Before I Was An Artist, #10 / by Jacqueline Iskander Mosaics

Today, there are painters, roofers, and a drywall crew working both outside and inside. Managing the various aspects of our renovation does help keep me busy, but not too busy to miss having a studio and things to make. 

So, I'll busy myself by going back in time to the year 2007 or so in my mosaic career. Having returned from a very rewarding Orsoni master class experience the previous year, I decided to take the step from hobby to art, and I started making art. Intrigued and inspired by Maestro Orsoni's directive to Think Mosaic, which I talked about in this post, I started down a path—although not fully conscious of it at the time—to explore what I have come to think of as work that is essentially mosaic.

Etude, detail (2007) My first attempt to Think Mosaic!

What do I mean by essentially mosaic?  Well, there are three happenings that helped form my idea of work that is essentially mosaic:

1. The first of the three happenings was when Maestro Orsoni said Think Mosaic, and expounded on what was not mosaic (again, refer to this post).

L'entrata, detail

2. The next happening was in 2008 at the SAMA conference in Miami, I believe, and I met Ilana Shafir and her daughter, Leah Zahavi.

I was sitting with a few other mosaic artists in the hotel restaurant when Ilana Shafir and Leah came in and sat down at the table next to us. Maestra Shafir saw that I had a small portfolio of my work with me and she asked to see it. I quite nervously handed it to her. When she saw a photo of L'entrata (left), she said something like If you want to do this kind of thing, you should just paint it! Then, as she viewed a couple of other small, abstract attempts, she said This is honest work. 

3. Finally, I read something Gary Drostle had written about a mosaic in a Mosaic Art Now magazine. I think that it was a juror's choice kind of thing and he was explaining why he chose the particular work.

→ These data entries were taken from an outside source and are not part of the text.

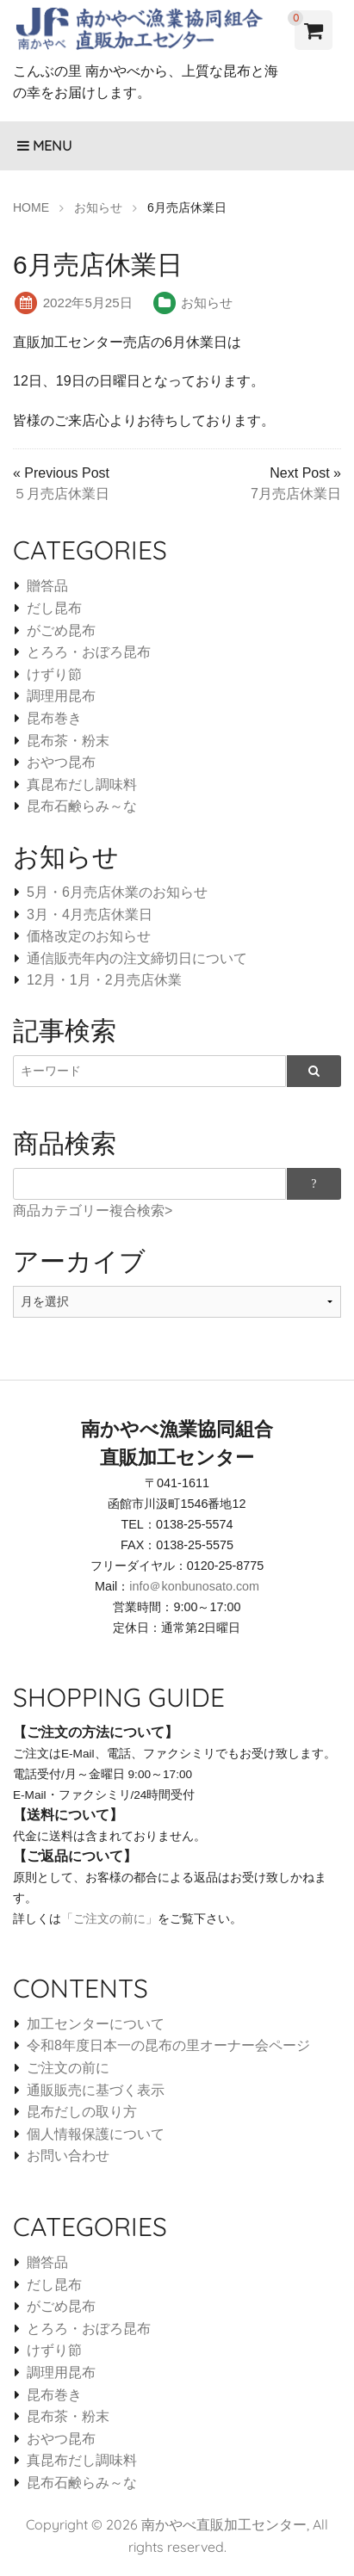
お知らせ (207, 302)
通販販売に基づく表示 (96, 2090)
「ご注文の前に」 (109, 1918)
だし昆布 (54, 608)
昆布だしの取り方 (82, 2111)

He said something to the effect that it was an excellent example of a work that was essentially mosaic—a work that would not have been as successful in any other medium. 

As a bit of a disclaimer, I'm not heavily invested in the term essentially mosaic or the characterizing adjective of essential. I've only seen it mentioned by Gary Drostle, which either points to my lack of exposure or to a lack of the term's use. As another bit of disclaimer, when I talk about work that is essentially mosaic, I am not referring to a quality characterization, but primarily a type. Work that is essentially mosaic is not necessarily better or more valid that any other kind of mosaic. This is my view.

I'll end this post at this point and let you ponder the idea of essential mosaic, as I have come to understand it based on my recollection of the comments of Orsoni, Shafir, and Drostle.